I am trying to add the recipe textcat.manual to a previous prodigy version. The reason is that at the moment I am not ready to switch to the newest spacy version so I cannot upgrade to the latest prodigy version either.
The question is: can you please show me the code of the function add_label_options(stream, label)?
I tried to add something like the following and it works, but then when i run textcat.print-dataset to look at the result, I see N/A instead of the label that i choose.
def add_options(stream, options):
options = [{'id': index + 1, 'text': option} for index, option in enumerate(options)]
for task in stream:
task['options'] = options
yield task
Yes, what you did is correct – this is pretty much exactly what that helper function does Since the id property can be anything, I'd suggest also using the option here. The id will be added to the accept list in the annotated task, and using the label here makes it easier to extract the selected labels later on.

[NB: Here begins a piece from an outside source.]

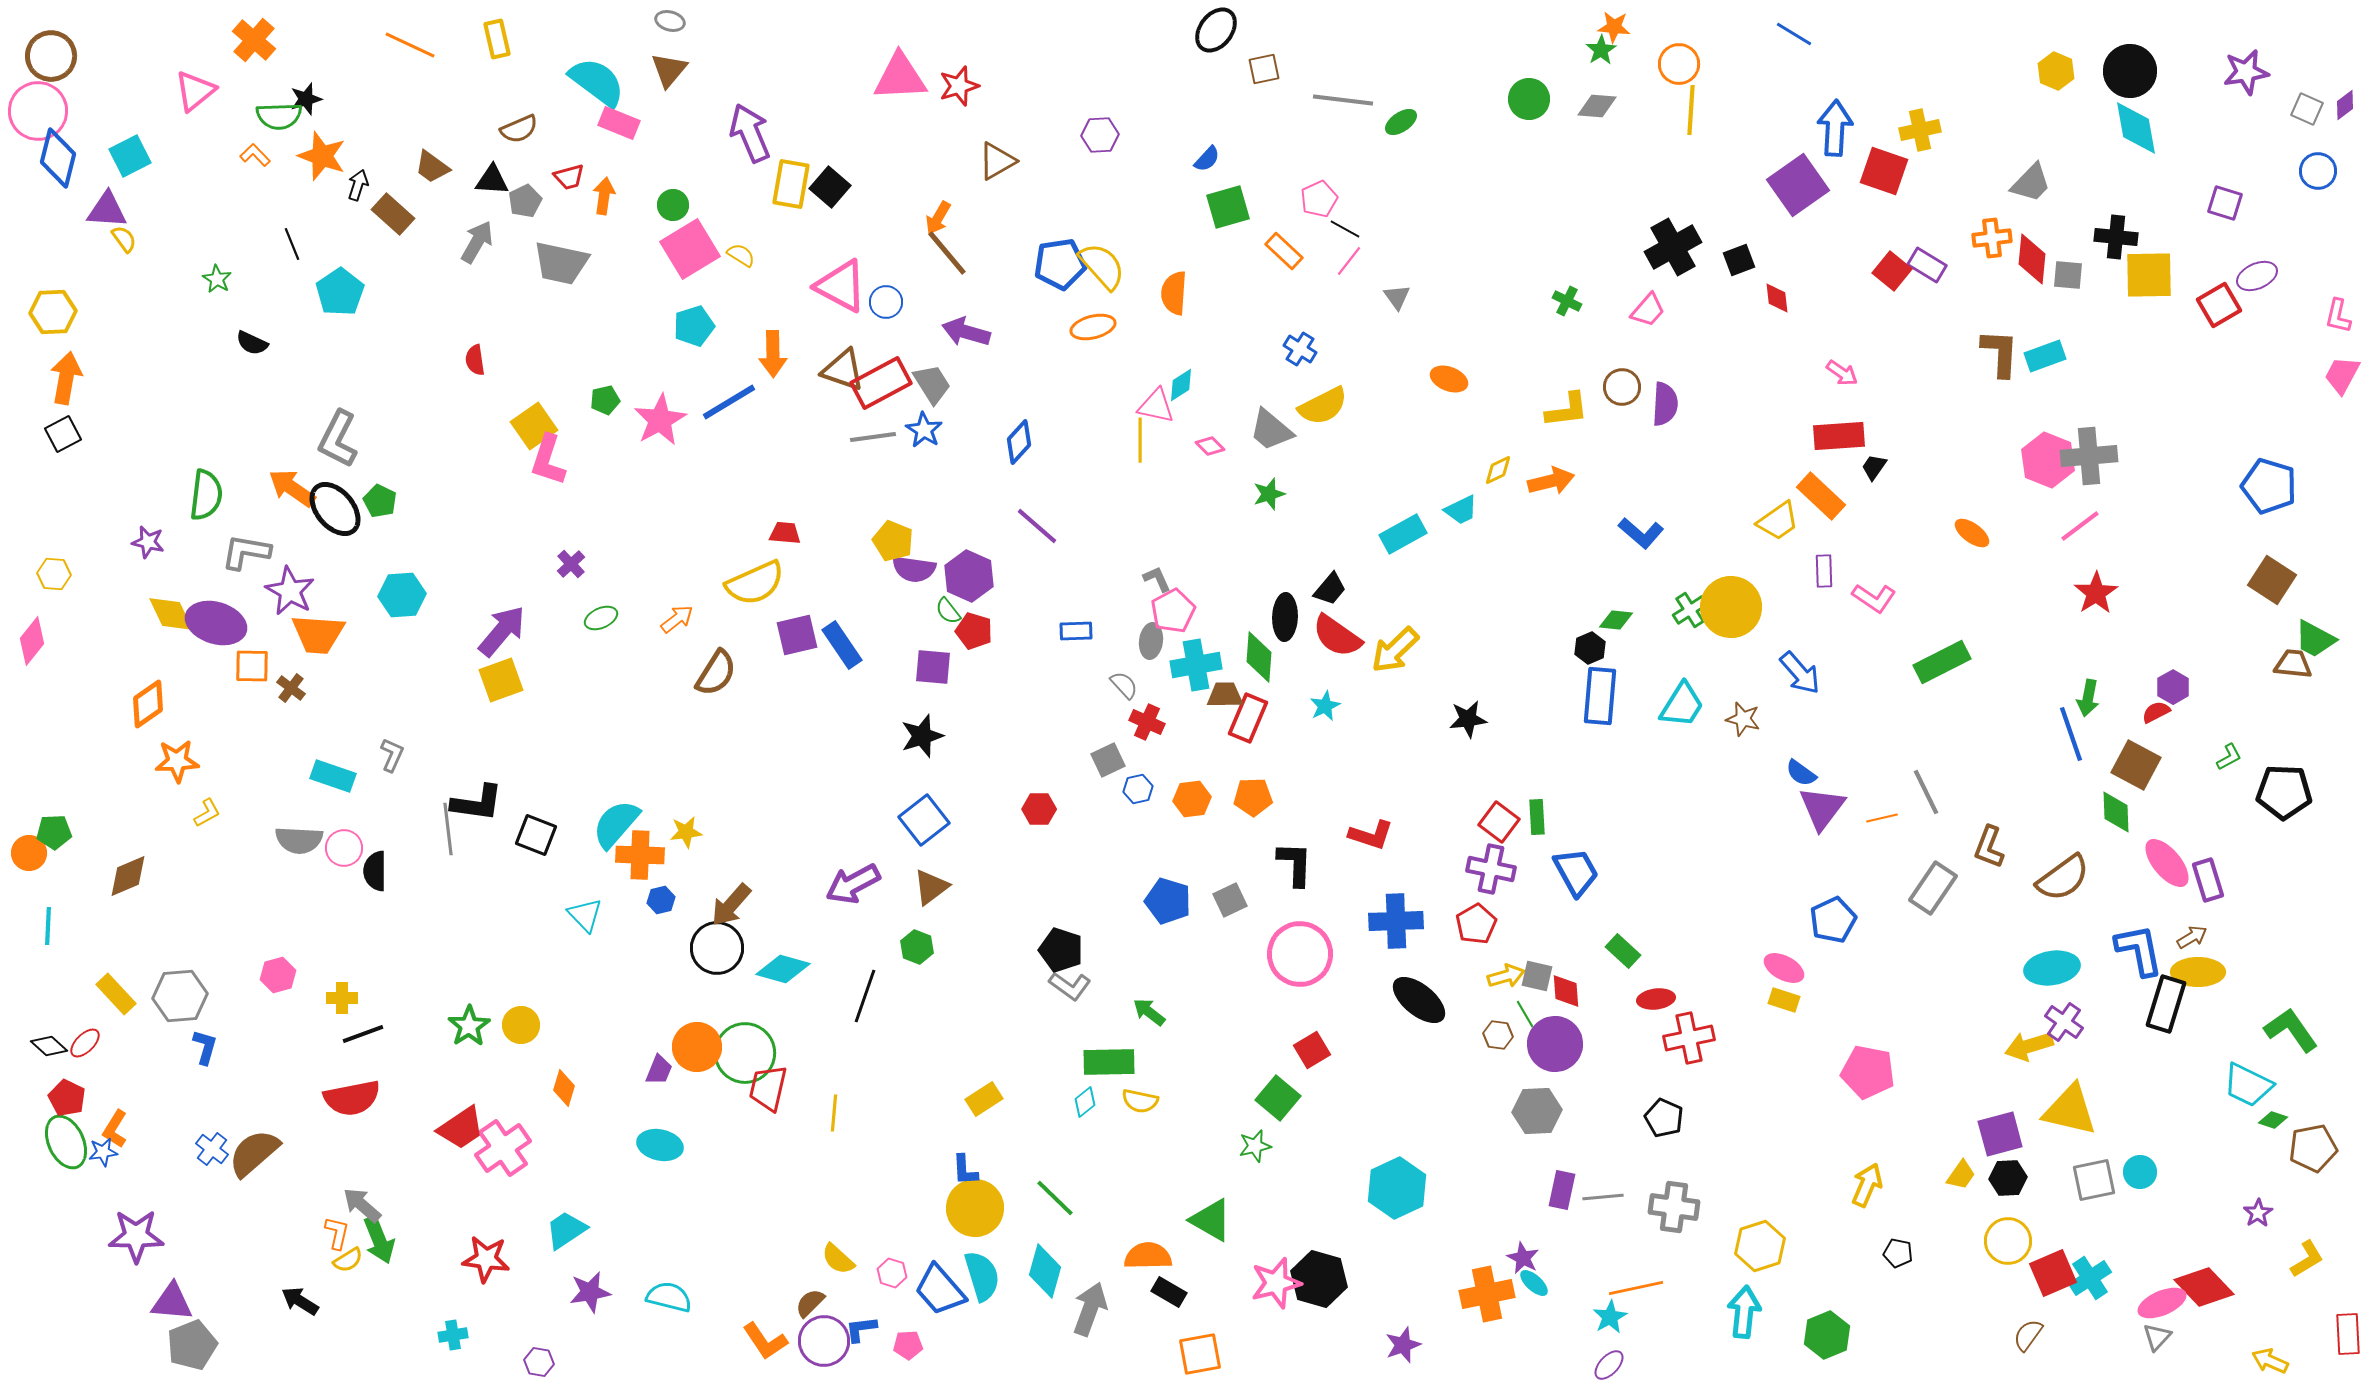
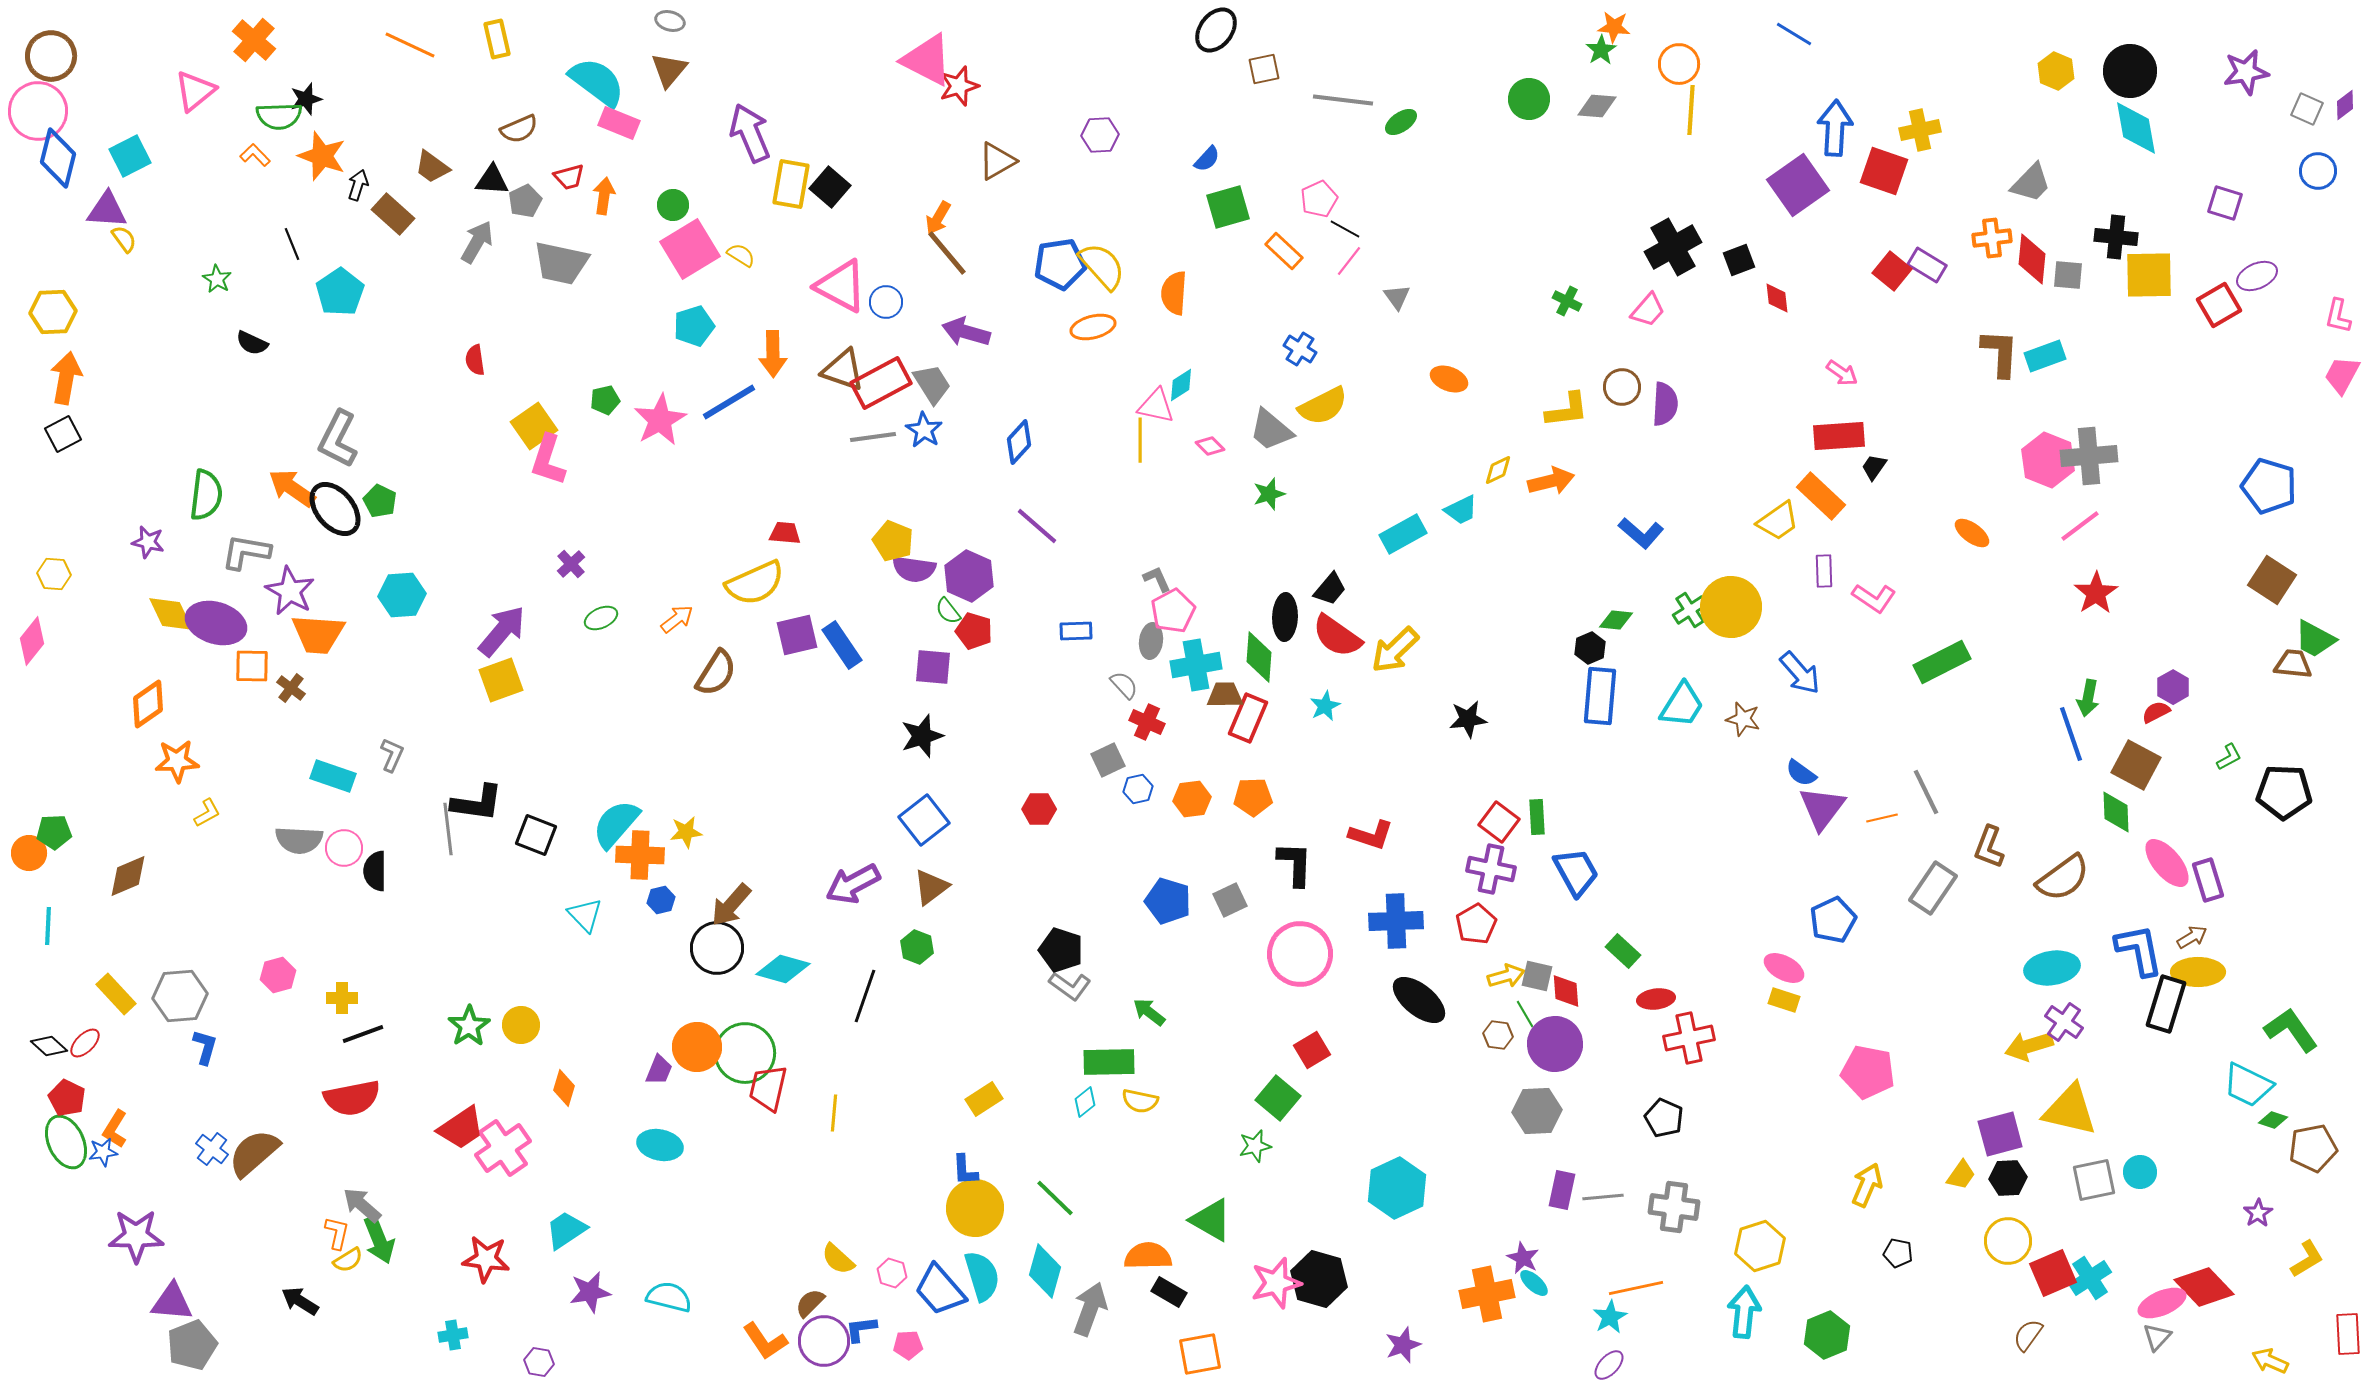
pink triangle at (900, 77): moved 27 px right, 17 px up; rotated 30 degrees clockwise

This is expected, because the the textcat recipes (training, printing etc.) will all look for a "label" key – but in your case, you only have "options". In v1.8.x, we've updated the training recipes to also accept the options format – but you can also do it yourself by converting the annotations with selected options back to single tasks with a "label". Here's an example:
import copy
def convert_options_to_label(examples):
converted = []
for eg in examples:
selected = eg.get("accept", []) # get selected options
for label in selected:
new_eg = copy.deepcopy(eg)
new_eg["label"] = label
converted.append(new_eg)
return converted
You could then save the result of this to a new dataset and run textcat.print-dataset over it, or train a model with textcat.batch-train. If your labels are mutually exclusive, you probably also want to create examples for all other labels that weren't selected and set "answer": "reject". That way, you can explicitly tell the model that you know that only the selected label applies and all others don't.
thanks ines! I tried your suggestion regarding the conversion to lable and it works now
Regarding your second suggestion, Is the following function correct?
def transform_in_exclusive(examples):
exclusive_examples = []
for eg in examples:
options = [option['text'] for option in eg.get("options", [])] # get options
selected = eg.get("label") # get selected options
for option in options:
if option != selected:
new_eg = copy.deepcopy(eg)
new_eg["label"] = option
new_eg["answer"] = "reject"
exclusive_examples.append(new_eg)
exclusive_examples.extend(examples)
return exclusive_examples
and then in the batch_train (Prodigy version 1.7) code i will do:
...
examples = DB.get_dataset(dataset)
examples = convert_options_to_label(examples)
examples = transform_in_exclusive(examples)
labels = {eg["label"] for eg in examples}
...
If you want, you could probably even combine this into one single function: for each example, iterate over the options, deepcopy the example, assign the label, and then set the "answer" to "accept" if option == selected, and otherwise to "reject".